Keller Easterling is an architect, writer and the Enid Storm Dwyer Professor of Architecture at Yale. Her most recent book Medium Design: Knowing How To Work on the World (Verso, 2021) considers not only the design of things but the design of the way things go together. Another recent book, Extrastatecraft: The Power of Infrastructure Space (Verso, 2014), examines global infrastructure as a medium of polity.
Other books include: Enduring Innocence: Global Architecture and its Political Masquerades (MIT, 2005) which researched familiar spatial products in difficult or hyperbolic political situations around the world. Organization Space: Landscapes, Highways and Houses in America (MIT, 1999) which applied network theory to a discussion of American infrastructure, and Subtraction (Sternberg, 2014), which considers building removal or how to put the development machine into reverse.
Easterling is a 2019 United States Artist Fellow in Architecture and Design. She was also the recipient of the 2019 Blueprint Award for Critical Thinking. Her MANY project, projected global commons for facilitating migration through an exchange of needs, was exhibited at the 2018 Venice Architecture Biennale. Her research and writing on the floor comprised one of the elements in Rem Koolhaas's Elements exhibition for the 2014 Venice Biennale.

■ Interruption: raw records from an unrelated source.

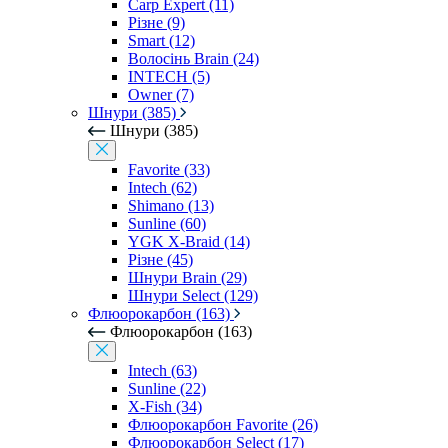
Carp Expert (11)
Різне (9)
Smart (12)
Волосінь Brain (24)
INTECH (5)
Owner (7)
Шнури (385)
Шнури (385)
Favorite (33)
Intech (62)
Shimano (13)
Sunline (60)
YGK X-Braid (14)
Різне (45)
Шнури Brain (29)
Шнури Select (129)
Флюорокарбон (163)
Флюорокарбон (163)
Intech (63)
Sunline (22)
X-Fish (34)
Флюорокарбон Favorite (26)
Флюорокарбон Select (17)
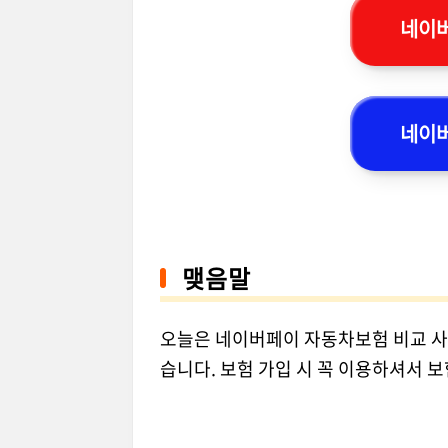
네이버
네이버
맺음말
오늘은 네이버페이 자동차보험 비교 사
습니다. 보험 가입 시 꼭 이용하셔서 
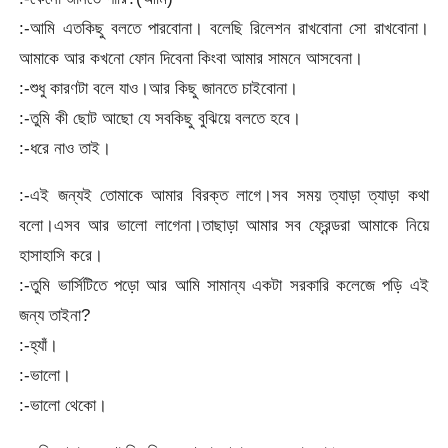
:-আমি এতকিছু বলতে পারবোনা। বলেছি রিলেশন রাখবোনা সো রাখবোনা।
আমাকে আর কখনো ফোন দিবেনা কিংবা আমার সামনে আসবেনা।
:-শুধু কারণটা বলে যাও।আর কিছু জানতে চাইবোনা।
:-তুমি কী ছোট আছো যে সবকিছু বুঝিয়ে বলতে হবে।
:-ধরে নাও তাই।
:-এই জন্যই তোমাকে আমার বিরক্ত লাগে।সব সময় ত্যাড়া ত্যাড়া কথা
বলো।এসব আর ভালো লাগেনা।তাছাড়া আমার সব ফ্রেন্ডরা আমাকে নিয়ে
হাসাহাসি করে।
:-তুমি ভার্সিটিতে পড়ো আর আমি সামান্য একটা সরকারি কলেজে পড়ি এই
জন্য তাইনা?
:-হ্যাঁ।
:-ভালো।
:-ভালো থেকো।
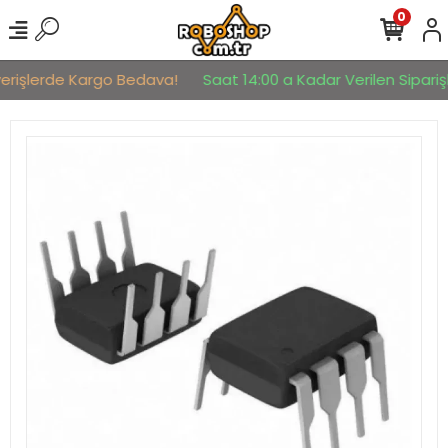
0
verişlerde Kargo Bedava!
Saat 14:00 a Kadar Verilen Siparişl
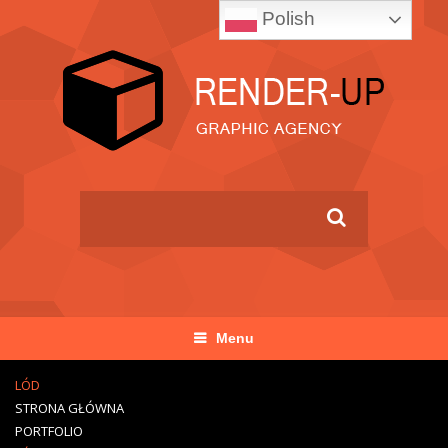
Polish
Menu
LÓD
STRONA GŁÓWNA
PORTFOLIO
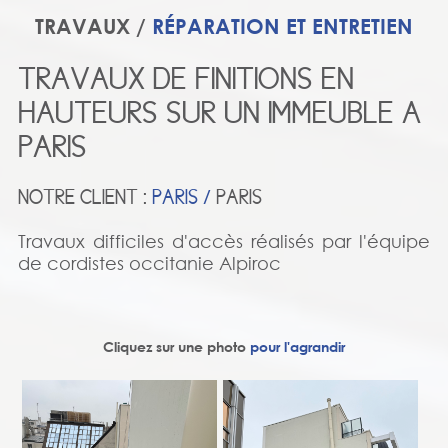
TRAVAUX /
RÉPARATION ET ENTRETIEN
TRAVAUX DE FINITIONS EN
HAUTEURS SUR UN IMMEUBLE A
PARIS
NOTRE CLIENT :
PARIS /
PARIS
Travaux difficiles d'accès réalisés par l'équipe
de cordistes occitanie Alpiroc
Cliquez sur une photo
pour l'agrandir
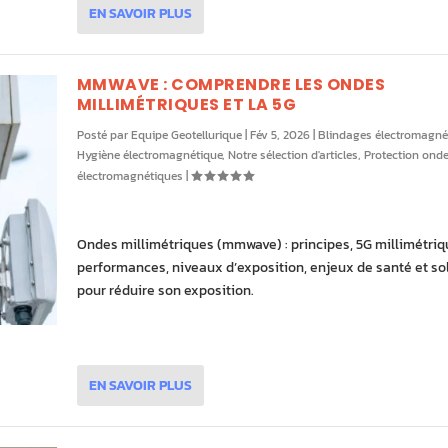
EN SAVOIR PLUS
MMWAVE : COMPRENDRE LES ONDES
MILLIMÉTRIQUES ET LA 5G
Posté par
Equipe Geotellurique
|
Fév 5, 2026
|
Blindages électromagné
Hygiène électromagnétique
,
Notre sélection d'articles
,
Protection ond
électromagnétiques
|
Ondes millimétriques (mmwave) : principes, 5G millimétriq
performances, niveaux d’exposition, enjeux de santé et so
pour réduire son exposition.
EN SAVOIR PLUS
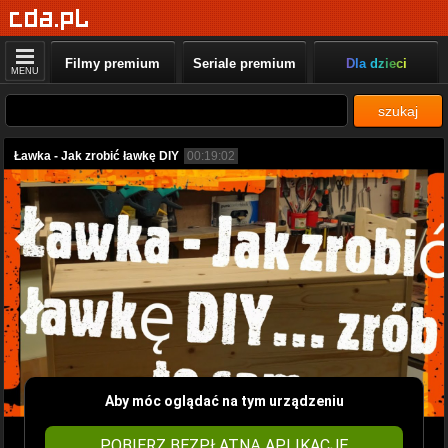
Filmy premium
Seriale premium
Dla dzieci
MENU
szukaj
Ławka - Jak zrobić ławkę DIY
00:19:02
Aby móc oglądać na tym urządzeniu
POBIERZ BEZPŁATNĄ APLIKACJĘ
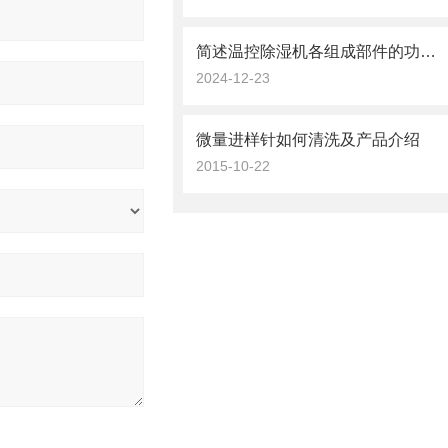
简述温控除湿机各组成部件的功能特点
2024-12-23
微量进样针如何清洗及产品介绍
2015-10-22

Easterling is also the co-author (with Richard Prelinger) of Call it Home: The House that Private Enterprise Built, a laserdisc/DVD history of US suburbia from 1934–1960. She has published web installations including: Extrastatecraft, Wildcards: a Game of Orgman and Highline: Plotting NYC. Easterling has exhibited at Henry Art Gallery, the Istanbul Design Biennale, Storefront for Art and Architecture, the Rotterdam Biennale, the Queens Museum and the Architectural League. Easterling has lectured and published widely in the United States and abroad. The journals to which she has contributed include Domus, Artforum, Grey Room, Cabinet, Volume, Assemblage, e-flux, Log, Praxis, Harvard Design Magazine, Perspecta, and ANY.
Short Bio: Keller Easterling is a designer, writer and the Enid Storm Dwyer Professor of Architecture at Yale. Her books include, Medium Design (Verso 2021), Extrastatecraft: The Power of Infrastructure Space (Verso, 2014), Subtraction (Sternberg, 2014), Enduring Innocence: Global Architecture and its Political Masquerades (MIT, 2005) and Organization Space: Landscapes, Highways and Houses in America (MIT, 1999). Easterling is also the co-author (with Richard Prelinger) of Call it Home, a laserdisc/DVD history of US suburbia from 1934-1960.Easterling lectures and exhibits internationally. Her research and writing was included in the 2014 and 2018 Venice Biennales. Easterling is a 2019 United States Artist in Architecture and Design.